The all liquid-cooled colo facility rush has begun

originally published in The Register

AI and HPC deployments means propping up 250kW densities per rack

With AI and HPC workloads becoming the norm, we can expect a broader push toward high-end power and cooling technologies inside colo facilities.

Companies like Colovore point to next-generation liquid-cooled colocation datacenters like a new one planned for Santa Clara, California, which will support even more powerful systems with rack densities of up to 250kW when it comes online in 2024.

The new facility, located alongside its existing Santa Clara location, will be the company’s latest datacenter specifically designed with power hungry and thermally challenging high-performance compute (HPC) and AI/ML workloads in mind.

“When we opened our doors in 2013, touting 20kW per cabinet in our phase one, many thought power density wasn’t a big issue at the time,” Colovore President Sean Holzknecht said in a statement. “We now support thousands of AI and GPU systems for Fortune 500 companies down to Silicon Valley startups in hundreds of cabinets, each drawing 15-50kW per cab.”

The DGX A100, for instance, crams two 225W 64-core AMD Eypc 2 processors, eight 400W A100 SXM GPUs, nine 200 Gbit/sec NICs, and a terabyte of system memory into a single 5U system that can chug down 6.5kW of power under full load. Nvidia’s upcoming 8U DGX H100 systems, due out early next year, take that to an even greater extreme at 10.2kWs.

Assuming a standard rack height, Colovore’s 50kW rack budget could support four 10kW systems and still have just enough room for networking. And for customers using direct liquid cooling, the company says it can support rack power budgets up to 250kWs. That would work out to just under 6kW per rack unit.
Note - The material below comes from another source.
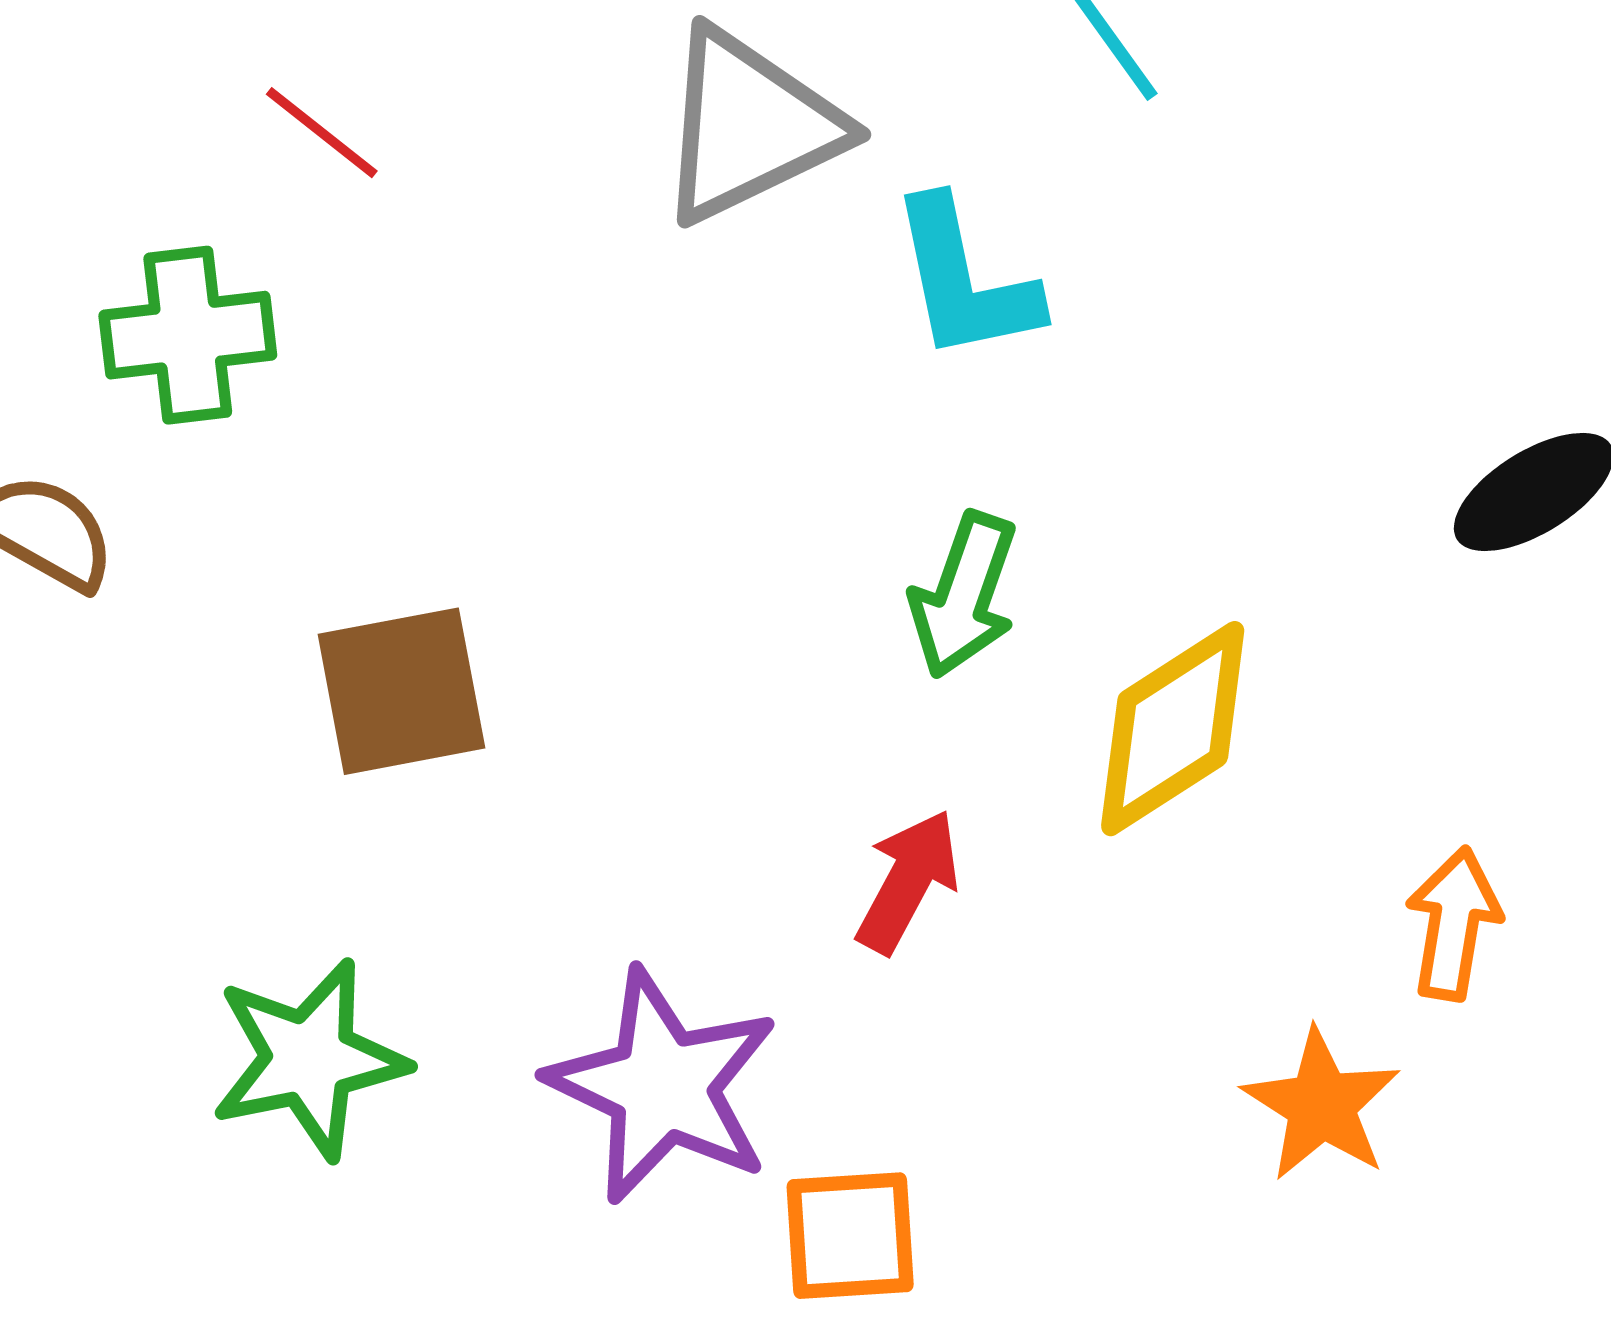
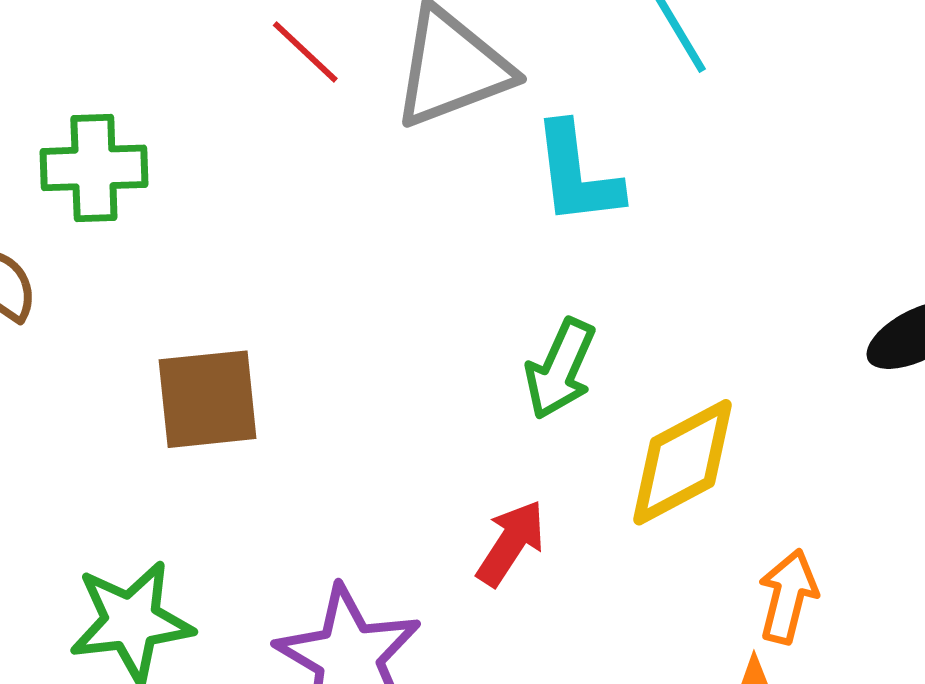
red line: (322, 133) -> (305, 52), moved
orange arrow: (1453, 924) -> (788, 596), moved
“Our high-density datacenters allow customers to pack their racks full from top to bottom due to the robust power and cooling infrastructure we deliver. This reduces the total amount of space required, resulting in far lower monthly operating costs and capex, while significantly increasing IT operating efficiency and scalability,” Colovore co-founder Ben Coughlin said.

To achieve these densities, Colovore is using a combination of direct-to-chip liquid cooling (DLC) — a technology that’s becoming increasingly common among server OEMs to pack hotter components into smaller chassis — and rear-door heat exchangers.

DLC systems are rather straightforward, trading large, heavy copper heat sinks and high-pressure fans for low-profile cold plates and tubing to carry coolant to each of the components. This allows systems to be built far more densely than traditional air-cooled systems, while removing the fans can reduce power consumption by 13-20 percent.

Heat from these systems are carried to rear-door heat exchangers, which are comprised of several large fans and a radiator — not unlike the one you’d find in a car — that attaches to the back of the server rack.

Colovore claims its approach allows it to operate at a power usage efficiency (PUE) of 1.1, a metric that describes how much of the power used by a datacenter actually goes toward compute, storage, or networking equipment. The closer the PUE to 1.0, the more efficient the facility.

The colo company expects to begin leasing space in the facility starting in the first quarter of 2024, just in time for a new generation of high-wattage chips to reach volume production. ®